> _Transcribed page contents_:
------------------------------------------------------------------------
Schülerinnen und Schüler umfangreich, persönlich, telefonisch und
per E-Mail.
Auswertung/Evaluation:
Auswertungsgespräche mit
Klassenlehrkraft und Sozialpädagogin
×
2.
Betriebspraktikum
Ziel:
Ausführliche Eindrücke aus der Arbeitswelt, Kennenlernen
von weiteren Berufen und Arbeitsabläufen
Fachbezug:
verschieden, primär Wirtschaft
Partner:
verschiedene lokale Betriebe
------------------------------------------------------------------------
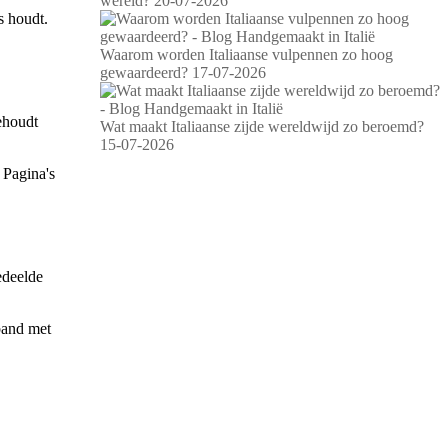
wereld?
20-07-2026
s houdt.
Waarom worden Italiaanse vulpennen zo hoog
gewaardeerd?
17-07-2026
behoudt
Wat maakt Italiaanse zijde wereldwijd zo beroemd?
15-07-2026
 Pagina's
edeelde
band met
------------------------------------------------------------------------
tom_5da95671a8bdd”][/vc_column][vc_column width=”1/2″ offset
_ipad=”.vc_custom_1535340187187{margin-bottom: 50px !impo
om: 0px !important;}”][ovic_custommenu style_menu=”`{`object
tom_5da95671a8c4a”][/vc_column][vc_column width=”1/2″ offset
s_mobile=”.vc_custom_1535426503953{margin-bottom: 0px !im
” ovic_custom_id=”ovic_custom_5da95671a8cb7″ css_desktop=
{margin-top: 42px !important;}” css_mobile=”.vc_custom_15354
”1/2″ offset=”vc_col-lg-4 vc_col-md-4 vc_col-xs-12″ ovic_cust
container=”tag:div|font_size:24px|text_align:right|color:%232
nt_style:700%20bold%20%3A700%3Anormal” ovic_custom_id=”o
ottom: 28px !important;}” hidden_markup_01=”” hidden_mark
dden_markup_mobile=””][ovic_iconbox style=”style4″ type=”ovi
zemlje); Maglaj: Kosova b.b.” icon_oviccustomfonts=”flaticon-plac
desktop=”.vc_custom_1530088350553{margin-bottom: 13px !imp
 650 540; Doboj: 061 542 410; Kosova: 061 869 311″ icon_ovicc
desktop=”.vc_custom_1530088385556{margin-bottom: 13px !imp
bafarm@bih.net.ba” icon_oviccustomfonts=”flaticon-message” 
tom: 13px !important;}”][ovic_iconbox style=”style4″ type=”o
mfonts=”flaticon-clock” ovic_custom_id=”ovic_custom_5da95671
------------------------------------------------------------------------
> _EXERCISE DIRECTIONS_:
Retype exactly the lines above, from the one with "Klassenlehrkraft und Sozialpädagogin" through the one with "verschiedene lokale Betriebe", inclusive.

> _RESPONSE TO THE EXERCISE_:
Klassenlehrkraft und Sozialpädagogin
×
2.
Betriebspraktikum
Ziel:
Ausführliche Eindrücke aus der Arbeitswelt, Kennenlernen
von weiteren Berufen und Arbeitsabläufen
Fachbezug:
verschieden, primär Wirtschaft
Partner:
verschiedene lokale Betriebe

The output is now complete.